Нонна между тем в холодной кухне, еще менее обжитой, чем комната, надыбала веник и теперь пыталась в обители их любви навести подобие уюта. Подметала, переставляла рассохшиеся стулья, в дальнем углу комнаты обнаружила дешевенький проигрыватель того типа, что выпускались в ранние шестидесятые, и кипу старомодных, недолгоиграющих пластинок примерно того же времени.

— Фу ты, старье какое, — Нонна смахнула с них пыль и принялась рассказывать о том, какую замечательную стереосистему раздобыл ее муж в комиссионке на Садовой. Шадров уже знал, что в подобной ситуации женщины непременно вспоминают о каком-нибудь добром поступке мужа, о памятной его удаче, о способности или даже о милой причуде, тем самым как бы воздают ему должное и внутренне уменьшают нанесенный ему ущерб. Затем, желая и себя не уронить, Нонна поведала Шадрову о том, с каким вкусом отделана ее квартирка, причем самое интересное, что без особых затрат, главным образом ее, Нонниными, стараниями и трудами.

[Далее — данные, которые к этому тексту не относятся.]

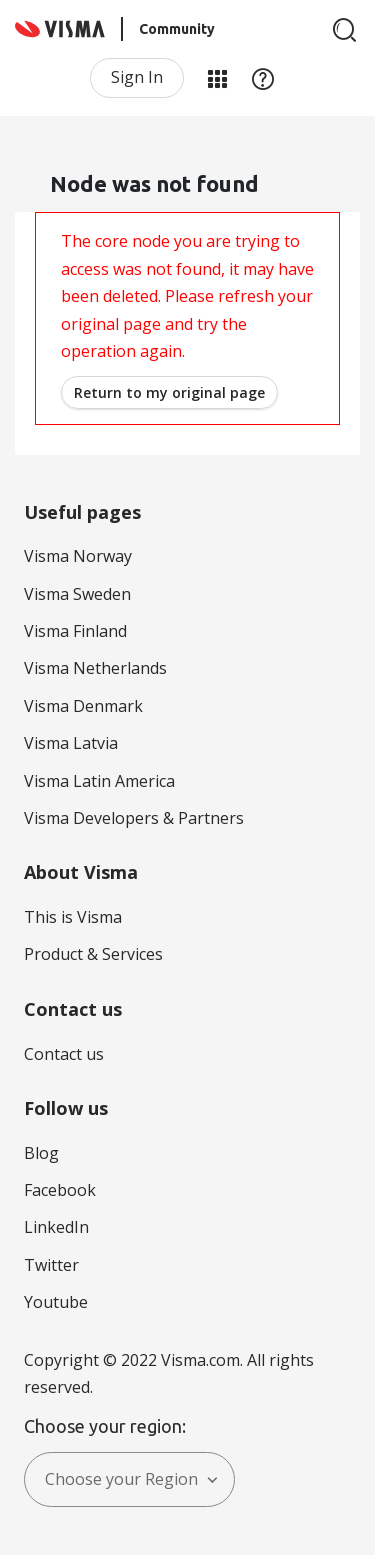 This screenshot has width=375, height=1555. Describe the element at coordinates (71, 743) in the screenshot. I see `Visma Latvia` at that location.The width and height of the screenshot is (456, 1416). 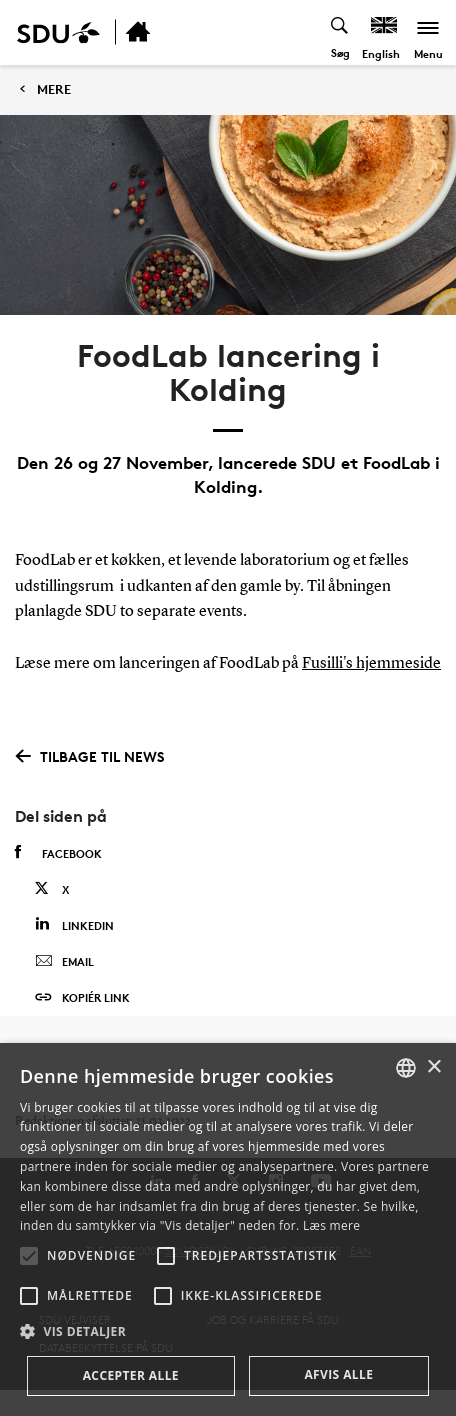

— Я ведь на все руки, и маляр, и дизайнер, — не без гордости призналась Нонна, на этот раз явно намекая на нежелание или неумение мужа возделывать домашний уют, этого тоже следовало ожидать в подобной ситуации, некоей жалобы на мужнину черствость, лень и туманное непонимание, которое бог весть что конкретно означало, но зато оправдывало поиски компенсации.